Thursday, August 23, 2007
On Liquidity
Among the various stats that Baseball Mogul generates is a curious percentage called "liquidity". If you pull up the Front Office screen for a team in OOTP, you will not find any mention of liquidity anywhere.
The Baseball Mogul help files (at least the ones on the web) make it clear that "liquidity is not used in the game" -- I suppose it's provided as a matter of curiousity. In the scant number of posts that mention liquidity those posts either a) use liquidity in some other sense than the BM definition, or b) assume that having a high liquidity is a factor in lowering fan support, although Clay Dreslough or any of the the other programmers have never made a definitive statement.
BM defines liquidity as the cash on hand divided by the value of a franchise. For example, suppose your team has $3 million cash on hand and the franchise has been assessed at $300 million by Baseball Mogul's engine. Your team's liquidity would therefore be 3 mil/300 mil, or 0.01 -- 1 percent liquidity. If the team were in debt by $6 million, the liquidity would be -6 mil/300 mil, or -0.02 -- negative 2 percent liquidity.
This definition of liquidity jibes -- sort-of -- with the real definition of liquidity. Briefly, liquidity is the percentage of assets you have that can be quickly turned into cash.

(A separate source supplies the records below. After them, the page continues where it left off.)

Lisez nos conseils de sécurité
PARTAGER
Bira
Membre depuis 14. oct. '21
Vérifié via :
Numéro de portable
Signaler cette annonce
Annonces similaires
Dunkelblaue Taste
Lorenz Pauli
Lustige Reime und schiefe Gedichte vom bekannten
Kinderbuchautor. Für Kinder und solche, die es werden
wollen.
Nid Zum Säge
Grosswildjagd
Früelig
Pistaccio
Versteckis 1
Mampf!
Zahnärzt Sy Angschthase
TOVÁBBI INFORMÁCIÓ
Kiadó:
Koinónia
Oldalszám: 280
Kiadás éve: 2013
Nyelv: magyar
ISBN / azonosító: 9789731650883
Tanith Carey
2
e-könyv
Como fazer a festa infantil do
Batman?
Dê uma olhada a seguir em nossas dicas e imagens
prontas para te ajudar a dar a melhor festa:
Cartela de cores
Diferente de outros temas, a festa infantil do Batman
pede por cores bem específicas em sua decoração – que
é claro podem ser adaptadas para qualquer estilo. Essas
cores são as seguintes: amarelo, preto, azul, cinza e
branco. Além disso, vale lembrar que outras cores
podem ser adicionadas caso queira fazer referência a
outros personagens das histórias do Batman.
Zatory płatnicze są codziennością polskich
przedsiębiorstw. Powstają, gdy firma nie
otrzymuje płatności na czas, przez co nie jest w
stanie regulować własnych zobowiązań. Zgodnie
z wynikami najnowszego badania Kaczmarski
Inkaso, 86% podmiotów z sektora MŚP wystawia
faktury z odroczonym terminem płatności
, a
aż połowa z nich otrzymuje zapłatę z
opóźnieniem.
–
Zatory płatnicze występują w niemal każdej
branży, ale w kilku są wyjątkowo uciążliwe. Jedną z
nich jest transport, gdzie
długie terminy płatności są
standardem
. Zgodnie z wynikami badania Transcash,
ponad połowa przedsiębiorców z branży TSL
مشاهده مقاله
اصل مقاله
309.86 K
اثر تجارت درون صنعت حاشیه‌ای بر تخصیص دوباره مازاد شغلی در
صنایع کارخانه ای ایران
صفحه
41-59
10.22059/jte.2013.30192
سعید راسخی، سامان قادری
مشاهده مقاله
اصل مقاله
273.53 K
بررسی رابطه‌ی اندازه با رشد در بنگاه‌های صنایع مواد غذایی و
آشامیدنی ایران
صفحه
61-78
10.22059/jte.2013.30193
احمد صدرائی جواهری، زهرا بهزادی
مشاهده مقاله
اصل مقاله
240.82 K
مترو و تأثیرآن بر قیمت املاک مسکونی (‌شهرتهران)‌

Let's assume you own a business. The assets can be both cash assets and non-cash assets: examples of "non-cash" assets include land contracts, vehicles, equipment, or insurance policies -- in order to sell any of these, you'd have to put them on the market and it might take a while to get your money.

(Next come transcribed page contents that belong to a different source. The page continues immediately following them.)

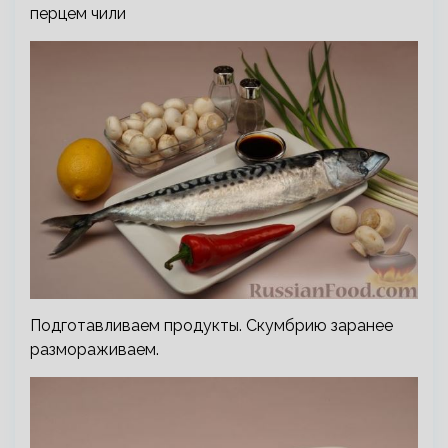
перцем чили
Подготавливаем продукты. Скумбрию заранее
размораживаем.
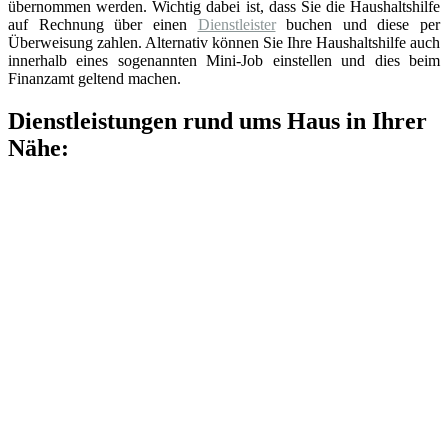
übernommen werden. Wichtig dabei ist, dass Sie die Haushaltshilfe
auf Rechnung über einen
Dienstleister
buchen und diese per
Überweisung zahlen. Alternativ können Sie Ihre Haushaltshilfe auch
innerhalb eines sogenannten Mini-Job einstellen und dies beim
Finanzamt geltend machen.
Dienstleistungen rund ums Haus in Ihrer
Nähe:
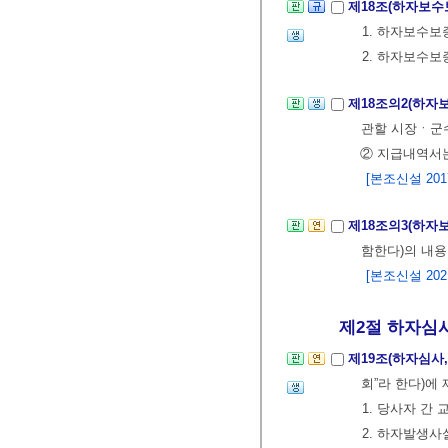
제18조(하자보수
1. 하자보수보
2. 하자보수
제18조의2(하자
관할 시장ㆍ군
② 지급내역서
[본조신설 2017.
제18조의3(하자
함한다)의 내용
[본조신설 2021.
제2절 하자심사,
제19조(하자심사
회”라 한다)에
1. 당사자 간
2. 하자발생사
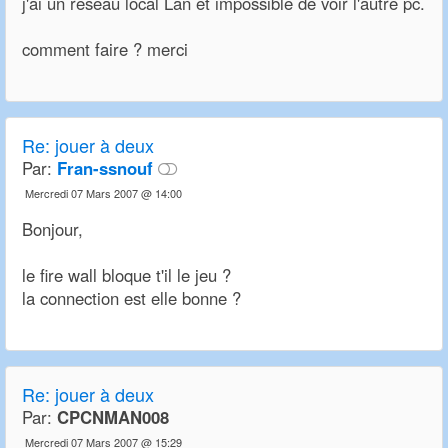
j'ai un réseau local Lan et impossible de voir l'autre pc.
comment faire ? merci
Re:
jouer à deux
Par:
Fran-ssnouf
Mercredi 07 Mars 2007 @ 14:00
Bonjour,
le fire wall bloque t'il le jeu ?
la connection est elle bonne ?
Re:
jouer à deux
Par:
CPCNMAN008
Mercredi 07 Mars 2007 @ 15:29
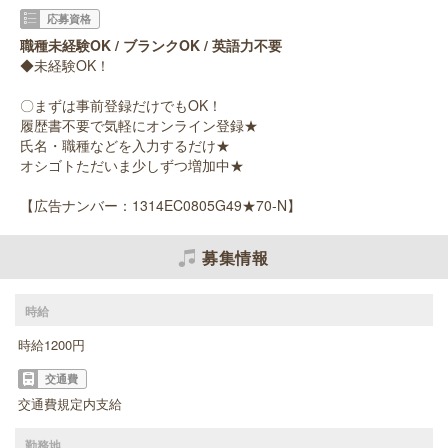
応募資格
職種未経験OK / ブランクOK / 英語力不要
◆未経験OK！
〇まずは事前登録だけでもOK！
履歴書不要で気軽にオンライン登録★
氏名・職種などを入力するだけ★
オシゴトただいま少しずつ増加中★
【広告ナンバー：1314EC0805G49★70-N】
募集情報
時給
時給1200円
交通費
交通費規定内支給
勤務地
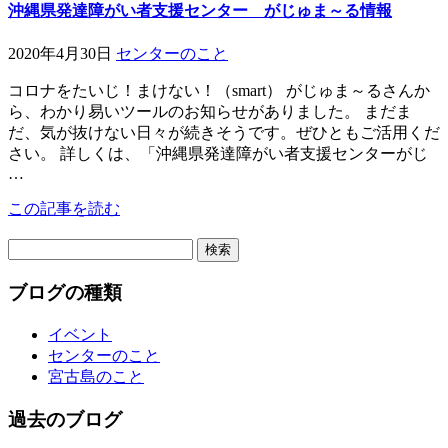
沖縄県発達障がい者支援センター がじゅま～る情報
2020年4月30日
センターのこと
コロナをたいじ！まけない！（smart） がじゅま～るさんか
ら、わかり易いツールのお知らせがありました。 まだま
だ、気が抜けない日々が続きそうです。ぜひともご活用くだ
さい。 詳しくは、「沖縄県発達障がい者支援センターがじ
…
この記事を読む
検
索:
ブログの種類
イベント
センターのこと
宮古島のこと
過去のブログ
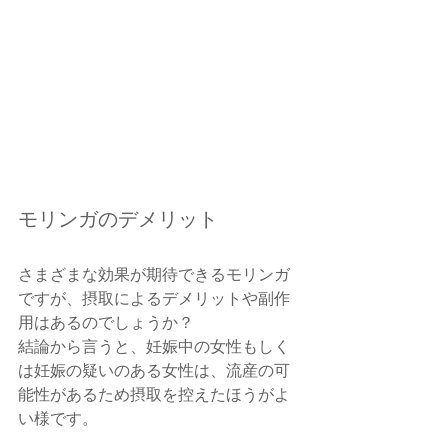
モリンガのデメリット
さまざまな効果が期待できるモリンガ
ですが、摂取によるデメリットや副作
用はあるのでしょうか？
結論から言うと、妊娠中の女性もしく
は妊娠の疑いのある女性は、流産の可
能性があるため摂取を控えたほうがよ
い様です。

Baseball Mogul uses cash assets/total value (as opposed to assets/liabilities). Furthermore, one can have negative liquidity because one's cash could be "tied up" in debt.
Did any of that make sense? No. Good.
It seems that Baseball Mogul assumes that the only cash asset of a franchise is...well...cash. Everything else is assumed to be non-liquid -- the stadium, the players, the equipment and all the non-tangible assets such as trademarks, etc. This seems to make sense -- there are few things that a franchise owns that it can turn to money instantly -- most of a franchise's value is tied up in the stadium, the property, and player contracts.
It's a pity that Baseball Mogul cannot make use of liquidity, or that if they do make use of it, we're not told how and why it is used. In effect, it is a useless stat -- sort of like the names of the minor league teams in Baseball Mogul -- you go to the League Editor screen and fill in the names of the teams. You can call the teams anything you want, even put one hundred minor league teams in New York City -- the names and locations you choose have nothing to do with how the game plays out, whereas OOTP actually has a functioning minor league system where city location is important. Baseball Mogul needs to either drop liquidity, or find some use for it.
Subscribe to:
Post Comments (Atom)
2 comments:
We use Liquidity for "scoring" in one of the leagues I'm in. Whoever has the highest Liquidity rating after 10 years wins the "Financial" award, which is separate from the "on-the-field" award (I forget what the commish calls these two awards).
If the Yankee franchise is worth $800 million and you build up $200 million in cash, this is 25% liquidity.
If the Devil Rays are worth $150 million and you build up $50 million in cash, this is 33% liquidity -- better than the Yankees. So, you can finish in 4th every year, but still succeed by increasing the liquidity of your franchise. And it puts poorer teams on a level playing field in this regard.
Fascinating. Is there an actual cash bonus awarded for a high liquidity, to allow small-market teams to compete in your league?